In a letter sent to Commission Chairperson Ursula von der Leyen, Greek Prime Minister Kyriakos Mitsotakis said countries should also recoup the revenue generated from the costs their ships would pay and the money should be spent to decarbonize the maritime transport.
Vessels belonging to Greece represent 58% of the EU fleet, according to the Union of Greek Shipowners.
Mitsotakis urged Brussels to “engage as soon as possible with the Greek authorities and with the maritime community, in order to find realistic and constructive solutions”, according to the letter.
The European Commission proposed this summer to include maritime transport in the EU carbon market for the first time.
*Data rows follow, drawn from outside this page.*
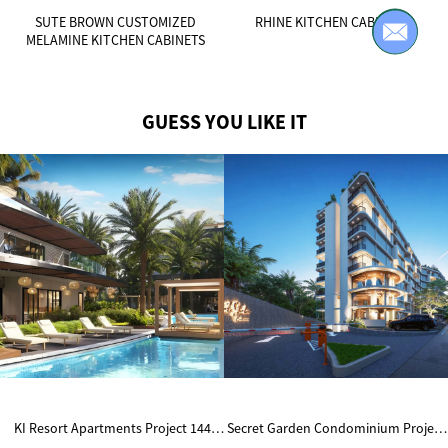
SUTE BROWN CUSTOMIZED
RHINE KITCHEN CABINETS
MELAMINE KITCHEN CABINETS
GUESS YOU LIKE IT
KI Resort Apartments Project 144
Secret Garden Condominium Project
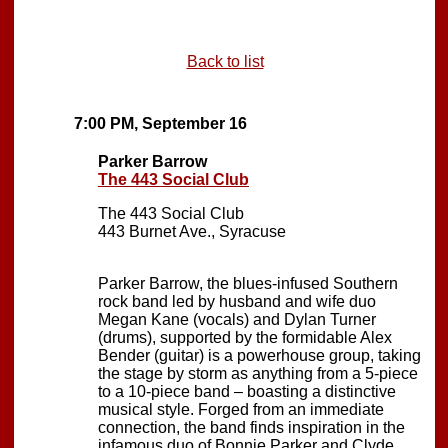
Back to list
7:00 PM, September 16
Parker Barrow
The 443 Social Club
The 443 Social Club
443 Burnet Ave., Syracuse
Parker Barrow, the blues-infused Southern
rock band led by husband and wife duo
Megan Kane (vocals) and Dylan Turner
(drums), supported by the formidable Alex
Bender (guitar) is a powerhouse group, taking
the stage by storm as anything from a 5-piece
to a 10-piece band – boasting a distinctive
musical style. Forged from an immediate
connection, the band finds inspiration in the
infamous duo of Bonnie Parker and Clyde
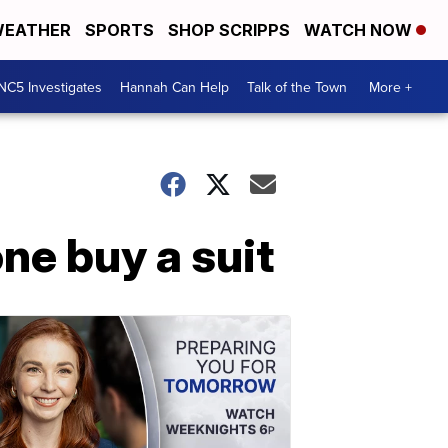
EATHER
SPORTS
SHOP SCRIPPS
WATCH NOW
NC5 Investigates
Hannah Can Help
Talk of the Town
More +
ne buy a suit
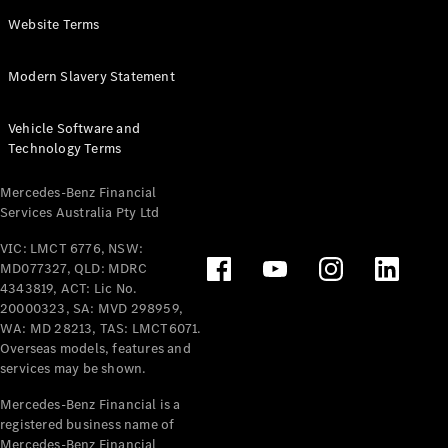
Panel
Electric
Website Terms
Van
eVito
Electric
Modern Slavery Statement
Tourer
Vehicle Software and
Configurator
Technology Terms
Test Drive
Mercedes-
Mercedes-Benz Financial
Benz Store
Services Australia Pty Ltd
VIC: LMCT 6776, NSW:
Mercedes-Benz
MD077327, QLD: MDRC
Passenger Cars
4343819, ACT: Lic No.
20000323, SA: MVD 298959,
Configurator
WA: MD 28213, TAS: LMCT6071.
Test Drive
Overseas models, features and
services may be shown.
Mercedes-Benz
Store
Mercedes-Benz Financial is a
registered business name of
Mercedes-Benz Financial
Read more
As part of the EU plan, maritime transport would be added to the European Union’s Emissions Trading System (ETS) gradually from 2023 and gradually over a three-year period.
Ship owners will have to purchase permits under the ETS when their ships pollute or face possible bans from EU ports.
The Commission said the carbon market would apply to ships sailing within the European Union and 50% of emissions from international journeys starting and ending in the bloc.
EU countries prepare to negotiate the EU’s new green policy package, which they and the European Parliament must both endorse, with member states divided on what measures to use to meet climate targets of the block.